◆ Try it
Output, word for word, the lines of this listing that fall between the line with "eSIM República Dominicana" and the line with "verwendet werden", counting both of those lines, and no others.
········
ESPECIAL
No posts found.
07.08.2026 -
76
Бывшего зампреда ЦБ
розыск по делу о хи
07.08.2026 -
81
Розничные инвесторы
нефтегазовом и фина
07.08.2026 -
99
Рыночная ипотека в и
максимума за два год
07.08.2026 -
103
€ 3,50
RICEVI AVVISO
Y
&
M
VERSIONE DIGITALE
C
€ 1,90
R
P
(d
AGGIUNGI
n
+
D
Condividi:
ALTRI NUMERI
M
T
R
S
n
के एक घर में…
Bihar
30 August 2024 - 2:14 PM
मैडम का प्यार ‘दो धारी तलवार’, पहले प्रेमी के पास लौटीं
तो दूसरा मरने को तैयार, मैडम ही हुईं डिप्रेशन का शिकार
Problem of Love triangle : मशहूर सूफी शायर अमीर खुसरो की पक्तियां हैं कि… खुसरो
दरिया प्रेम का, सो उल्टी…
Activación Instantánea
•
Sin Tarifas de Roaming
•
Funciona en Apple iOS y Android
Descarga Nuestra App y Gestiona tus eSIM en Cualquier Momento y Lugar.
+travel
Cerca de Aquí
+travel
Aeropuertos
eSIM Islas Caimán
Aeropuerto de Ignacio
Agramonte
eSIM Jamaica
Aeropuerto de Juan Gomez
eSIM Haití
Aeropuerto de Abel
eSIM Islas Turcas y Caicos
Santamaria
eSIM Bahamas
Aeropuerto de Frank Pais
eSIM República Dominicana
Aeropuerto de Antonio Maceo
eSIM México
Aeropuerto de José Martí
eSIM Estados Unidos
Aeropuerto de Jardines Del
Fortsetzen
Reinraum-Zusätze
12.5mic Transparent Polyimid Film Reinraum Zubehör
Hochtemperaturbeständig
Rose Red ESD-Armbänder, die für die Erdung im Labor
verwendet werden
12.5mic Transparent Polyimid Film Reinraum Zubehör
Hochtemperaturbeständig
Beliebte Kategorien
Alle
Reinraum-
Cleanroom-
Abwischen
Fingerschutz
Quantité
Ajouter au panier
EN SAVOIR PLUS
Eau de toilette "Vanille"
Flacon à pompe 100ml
········
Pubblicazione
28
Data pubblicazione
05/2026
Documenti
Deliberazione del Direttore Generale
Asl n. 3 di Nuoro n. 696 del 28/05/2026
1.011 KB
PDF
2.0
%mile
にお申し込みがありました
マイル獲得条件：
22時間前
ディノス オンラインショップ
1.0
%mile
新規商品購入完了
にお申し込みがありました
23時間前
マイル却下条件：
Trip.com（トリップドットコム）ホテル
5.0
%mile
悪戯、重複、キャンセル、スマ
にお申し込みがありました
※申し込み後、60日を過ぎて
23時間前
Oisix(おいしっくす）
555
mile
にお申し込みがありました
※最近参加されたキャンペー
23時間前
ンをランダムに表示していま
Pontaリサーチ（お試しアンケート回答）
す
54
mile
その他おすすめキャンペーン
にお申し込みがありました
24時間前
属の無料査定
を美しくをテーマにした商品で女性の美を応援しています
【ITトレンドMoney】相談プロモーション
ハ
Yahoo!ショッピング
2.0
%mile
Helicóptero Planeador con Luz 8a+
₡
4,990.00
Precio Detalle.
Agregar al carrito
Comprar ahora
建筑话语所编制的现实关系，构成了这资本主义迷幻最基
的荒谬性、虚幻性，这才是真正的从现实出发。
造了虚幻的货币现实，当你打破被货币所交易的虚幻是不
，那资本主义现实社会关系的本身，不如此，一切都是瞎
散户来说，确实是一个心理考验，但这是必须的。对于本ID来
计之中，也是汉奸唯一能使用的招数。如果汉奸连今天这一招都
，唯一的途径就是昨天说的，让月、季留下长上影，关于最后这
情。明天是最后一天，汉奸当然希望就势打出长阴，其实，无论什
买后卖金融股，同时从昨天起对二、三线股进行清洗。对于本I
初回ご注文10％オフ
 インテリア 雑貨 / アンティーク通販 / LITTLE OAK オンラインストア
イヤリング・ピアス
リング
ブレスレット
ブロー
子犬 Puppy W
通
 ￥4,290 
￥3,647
········
◆ Answer box
eSIM República Dominicana
Aeropuerto de Antonio Maceo
eSIM México
Aeropuerto de José Martí
eSIM Estados Unidos
Aeropuerto de Jardines Del
Fortsetzen
Reinraum-Zusätze
12.5mic Transparent Polyimid Film Reinraum Zubehör
Hochtemperaturbeständig
Rose Red ESD-Armbänder, die für die Erdung im Labor
verwendet werden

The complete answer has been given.